Ca y est c’est voté depuis ce matin, l’état d’urgence va être prolongé de six mois. Le projet de loi va être par la suite examiné par le Sénat.

Par 489 voix contre 26 et 4 abstentions, le prolongement de l’état d’urgence de six mois a été voté peu avant 5 heures du matin ce mercredi à l’Assemblée Nationale. Une écrasante majorité a soutenu le texte. François Hollande avait annoncé cette mesure le soir des terribles attentats de Nice.

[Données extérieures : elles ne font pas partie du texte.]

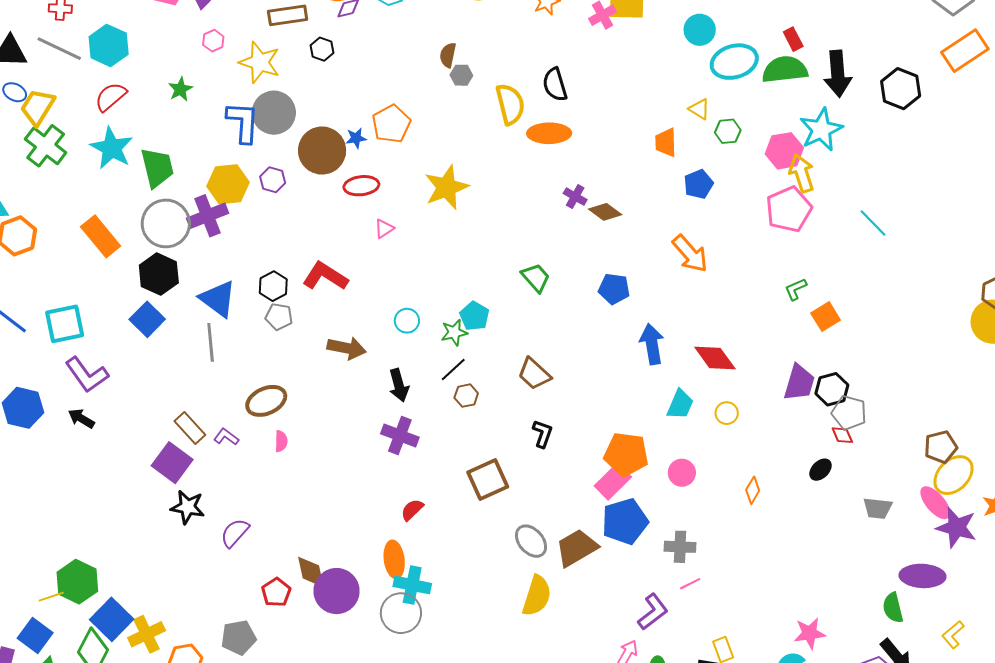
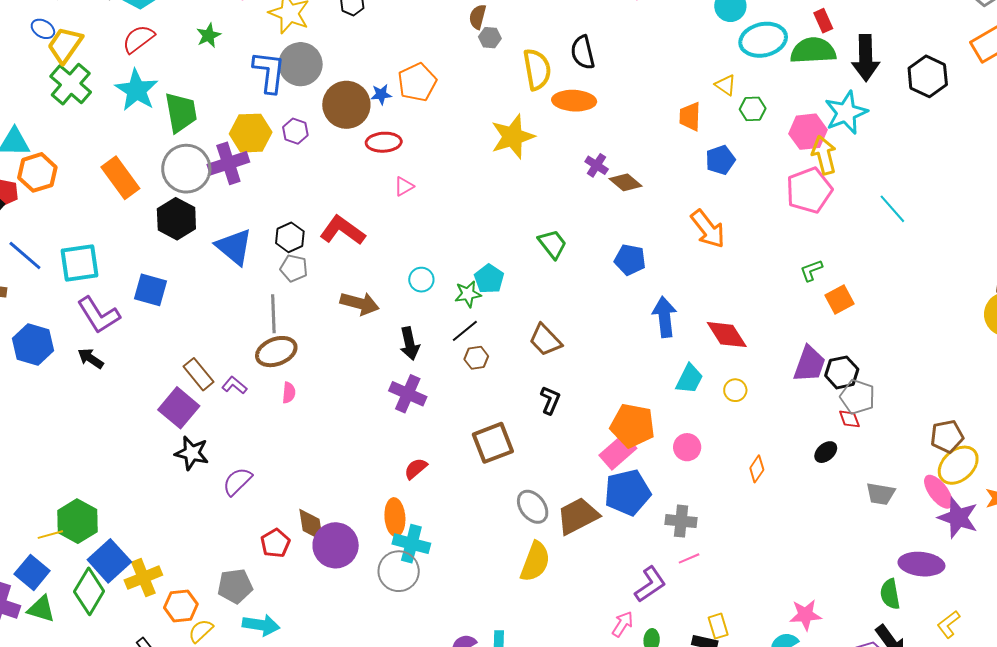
yellow star: (447, 187) -> (513, 137), moved
blue square: (147, 319) -> (150, 290), moved, turned -32
gray line: (211, 342) -> (273, 314), moved

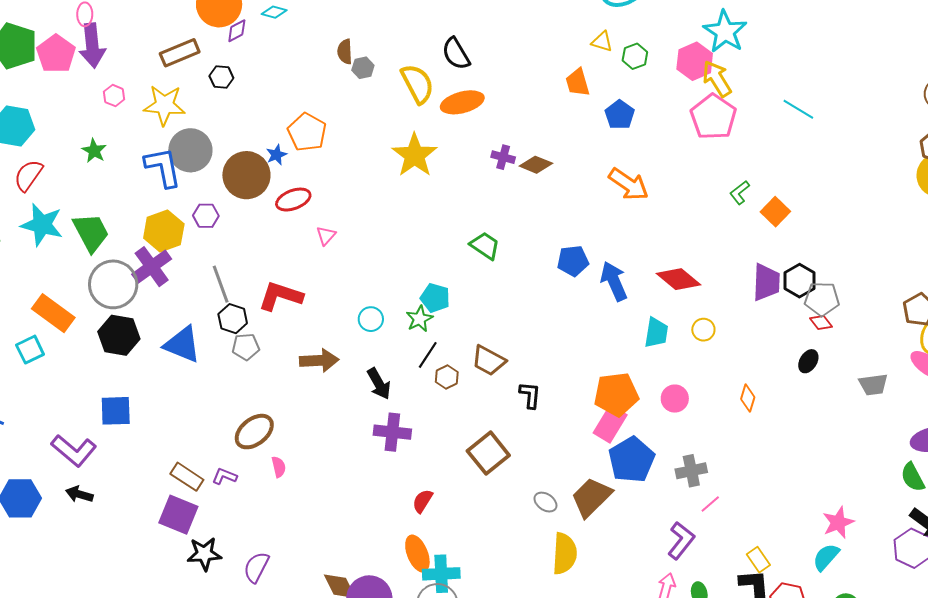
blue pentagon: (630, 260) -> (573, 261), moved
cyan square: (79, 263) -> (30, 350), moved, size x0.7
gray line: (273, 314) -> (221, 284), moved
brown trapezoid: (545, 340) -> (489, 361), moved
gray ellipse: (533, 507) -> (545, 502), size x0.7

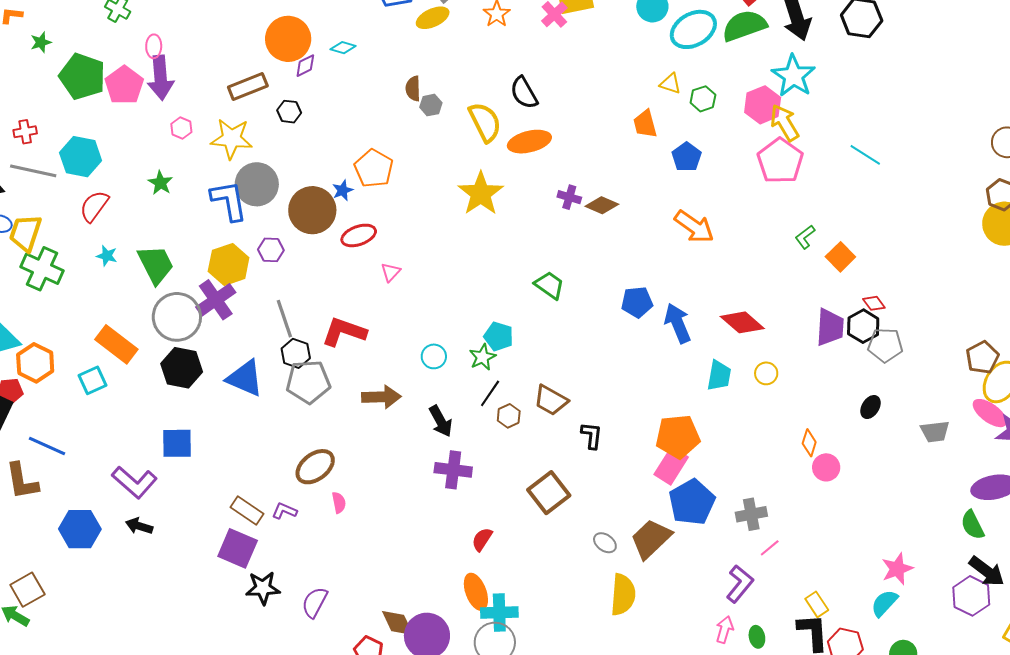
cyan star: (42, 225) -> (107, 256), size x0.5
red diamond: (821, 323) -> (874, 303), moved
gray pentagon: (246, 347) -> (308, 382), size x1.6
pink circle: (675, 399) -> (826, 467), moved

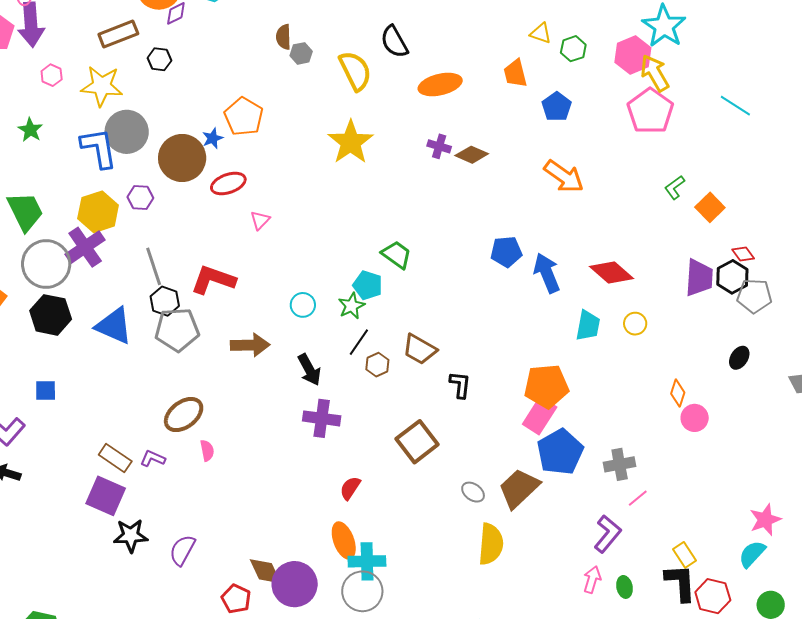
orange ellipse: (529, 142) -> (440, 85), moved
green trapezoid: (549, 285) -> (397, 255), moved
blue square: (177, 443) -> (46, 390), size x0.7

Bien avant le vote en séance, LCP a filmé la réunion des commissions des lois et au vu des échanges ce n’était pas tendre, écoutez:

Vous êtes des bisounours. Deux-cent trente morts et vous n’avez toujours pas compris

exhorte le député LR Pierre Morel-à-L’Huissier. Cela continue de plus belle entre Eric Ciotti et le député socialiste Jean-Yves Le Bouillonnec. Dépassé par les évènements, le président de la commission des lois Dominique Raimbourg, s’époumone pour se faire entendre, en vain…

Durant la séance, c’est un autre combat de coqs qui s’est déclaré entre Laurent Wauquiez et Manuel Valls. Le député de droite s’est montré très virulent dans ces propos face au premier ministre qui semblait être très agacé par celui-ci.

Non, monsieur le Premier ministre, vous n’avez pas pris toutes les mesures permettant de protéger les Français. Nous assumons de dire qu’il faut une loi d’exception pour combattre les terroristes.

Sortez des postures, monsieur le Premier ministre. (…) Si nous en sommes là, c’est aussi la somme de toutes vos lâchetés face au communautarisme.

Laurent Wauquiez déterminé dans son discours, lance une énième offensive au premier ministre

Dans ceux à l’origine de très nombreux attentats terroristes au cours des derniers mois, il y avait très souvent des individus qui étaient surveillés par les réseaux de renseignement, classés dans les fichiers S, et qui, si vous aviez appliqué cette mesure, n’auraient pas pu passer à l’acte

Là où vous invoquez les libertés personnelles des terroristes, nous disons: il n’y a pas de liberté pour les ennemis de la République

Manuel Valls va à son tour répondre à Laurent Wauquiez

Je ne crois pas que ce soit un dérapage de votre part, je pense que c’est une stratégie de votre part, que je ne confonds pas avec la droite républicaine. Cette stratégie, elle vous emportera

La France dont je dirige le gouvernement ne sera pas celle où seront instaurés des centres où l’on enferme de manière indéterminée, pour un temps indéterminé, des individus que l’on suspecte.La notion même de suspect a entraîné ce pays à des moments donnés, dans son histoire au cours des deux derniers siècles, dans le pire.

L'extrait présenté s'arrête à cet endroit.